No Straight RoadsPS4, Xbox, Switch, PC ¦ action
It was a prophecy like no other when, in 1987, Gloria Estefan and her formidable Miami Sound Machine, declared that the ‘Rhythm is Gonna Get You”.
They were of course forewarning of the power of music and streaming sites, and how accessible and influential music would be in all our lives. And as we can all acknowledge now, it’s a force to be reckoned with. And in some cases tolerated, as in the likes of Justin Bieber and Ed Sheeran.
In this latest game, it takes Gloria’s sentiment a note or too further, by setting it in a city forged by the power of music.
Welcome to Vinyl City, the music capital of the world. It’s a city that is sadly ruled by corruption, where you can listen to any music you like, as long as it’s electronic dance music, aka EDM.
Trying to bring the establishment down are rock duo Bunk Bed Junction, made up of guitarist Mayday and drummer Zuke. As a band, they feel that not one genre should dominate the city as much as EDM does, and it’s time to change the record – literally.

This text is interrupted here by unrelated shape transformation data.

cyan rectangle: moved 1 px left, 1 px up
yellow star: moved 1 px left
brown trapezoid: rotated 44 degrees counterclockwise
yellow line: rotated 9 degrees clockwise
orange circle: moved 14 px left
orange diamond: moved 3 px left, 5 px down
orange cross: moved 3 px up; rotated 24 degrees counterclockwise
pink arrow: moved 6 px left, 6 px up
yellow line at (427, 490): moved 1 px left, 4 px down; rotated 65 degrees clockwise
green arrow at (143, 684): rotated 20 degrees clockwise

Using the power of rock, they take on various artists who have been influenced by the evil record label No Straight Roads in control, in an attempt to spread their brand of music over the city and giving its people a choice in what to listen to once more.
The rhythm-based genre has always been a popular choice with games in all iterations like the world’s favourite rapper Parappa, to the Rock Band and Guitar Hero titles.

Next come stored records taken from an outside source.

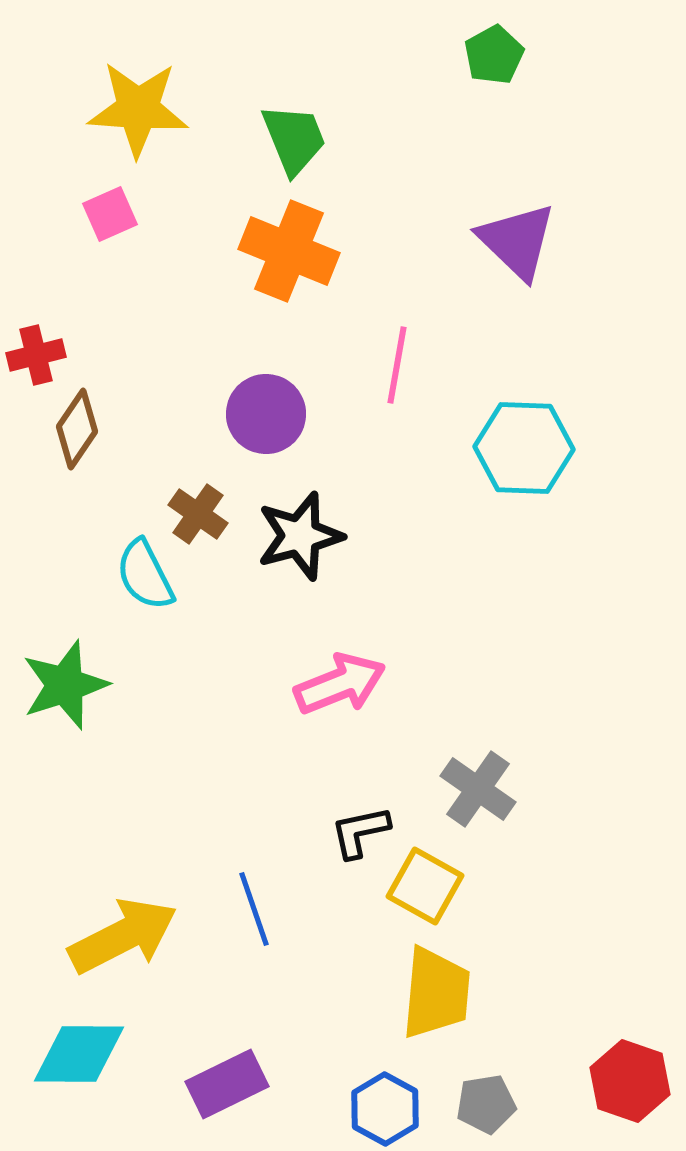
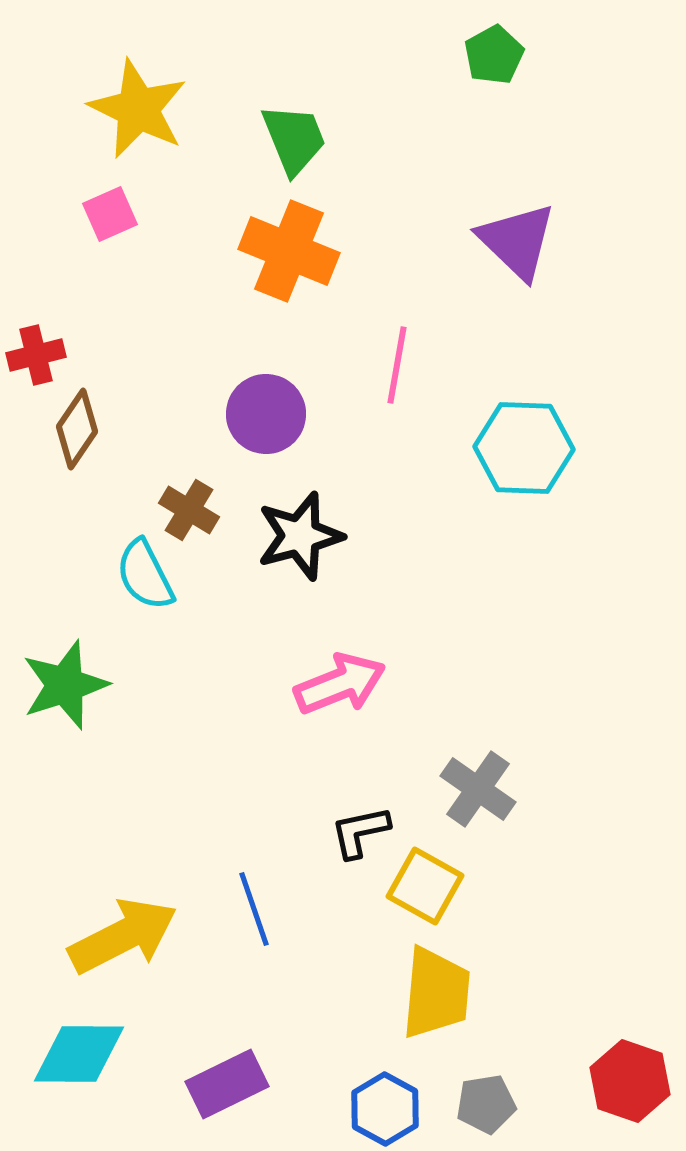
yellow star: rotated 22 degrees clockwise
brown cross: moved 9 px left, 4 px up; rotated 4 degrees counterclockwise
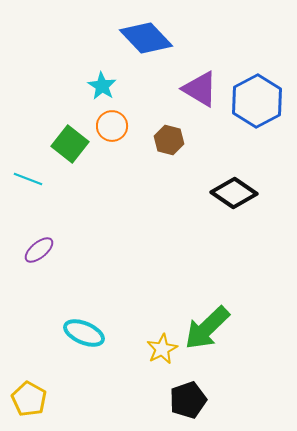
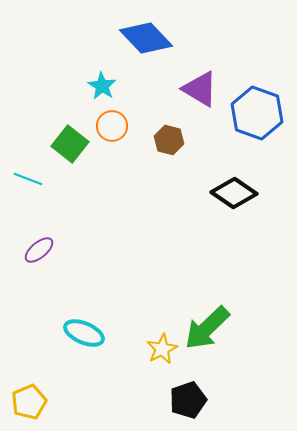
blue hexagon: moved 12 px down; rotated 12 degrees counterclockwise
yellow pentagon: moved 3 px down; rotated 20 degrees clockwise
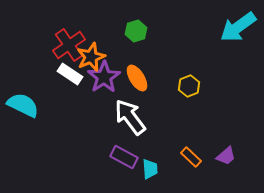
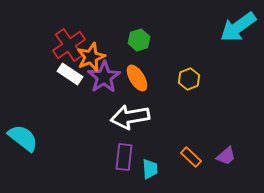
green hexagon: moved 3 px right, 9 px down
yellow hexagon: moved 7 px up
cyan semicircle: moved 33 px down; rotated 12 degrees clockwise
white arrow: rotated 63 degrees counterclockwise
purple rectangle: rotated 68 degrees clockwise
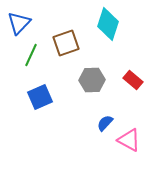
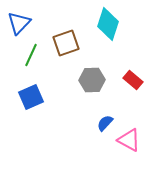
blue square: moved 9 px left
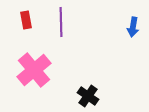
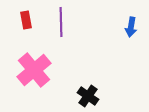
blue arrow: moved 2 px left
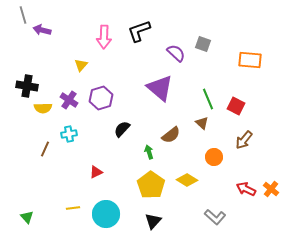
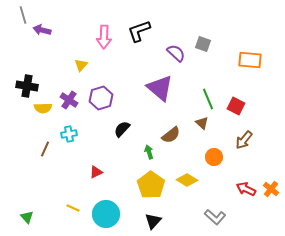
yellow line: rotated 32 degrees clockwise
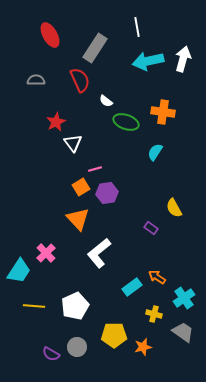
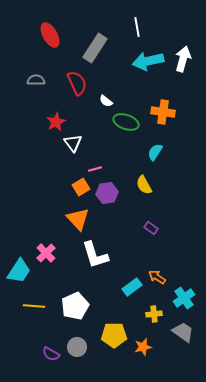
red semicircle: moved 3 px left, 3 px down
yellow semicircle: moved 30 px left, 23 px up
white L-shape: moved 4 px left, 2 px down; rotated 68 degrees counterclockwise
yellow cross: rotated 21 degrees counterclockwise
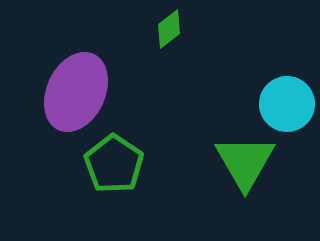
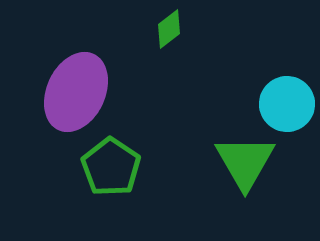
green pentagon: moved 3 px left, 3 px down
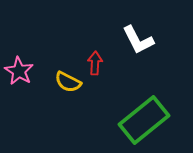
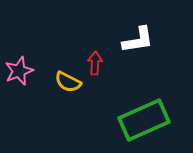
white L-shape: rotated 72 degrees counterclockwise
pink star: rotated 20 degrees clockwise
green rectangle: rotated 15 degrees clockwise
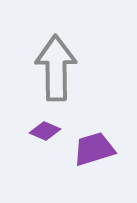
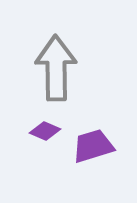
purple trapezoid: moved 1 px left, 3 px up
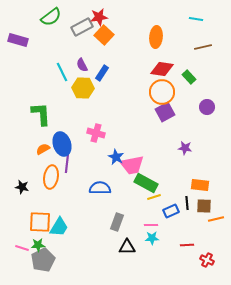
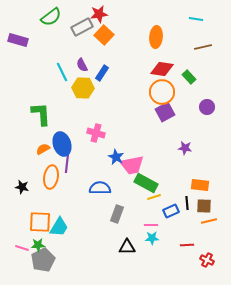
red star at (99, 17): moved 3 px up
orange line at (216, 219): moved 7 px left, 2 px down
gray rectangle at (117, 222): moved 8 px up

This game, from independent Malaysian studio Metronomik, is quite ambitious in that it has created a 3D world of Vinyl City for you to explore and have battles in. It’s an extremely vibrant and energetic world, and is certainly fun to discover on foot, playing as either Mayday or Zuke in one player, or as both in co-op.
The main aim of the game is defeat level bosses, so it’s a shame that this is the most confusing element of the title. Where it lets itself down is in communicating what actually needs to be done. Each battle is quite unique, so there is no one set of rules to follow. Unfortunately instructions are sparse, so it becomes quite a hit or miss affair. What makes it a little more difficult is that you are playing in a 3D space, so where you place yourself within it can be quite important.
We managed to get past at least three boss levels, but these victories were down to more luck than judgement. This issue could easily be resolved with a better tutorial system, or just more info before the battles start.
It’s a shame that they’re just so hard work to participate in, as you can tell there’s an interesting take on the rhythm action game bubbling under the surface.
The world is colourful, the characters are engaging, and even the idea of living in the sewer like a musical teenage turtle is acceptable, it’s just disappointing that the game struggles to communicate what exactly needs to be done to progress in places.
For a game that relies on rhythm in one form or another, it finds it lacking throughout, as it’s not as cohesive as it could be.
It’s certainly a brave and welcome attempt and bringing something fresh to the turntable, it’s a pity that it hits a few bum notes along the way.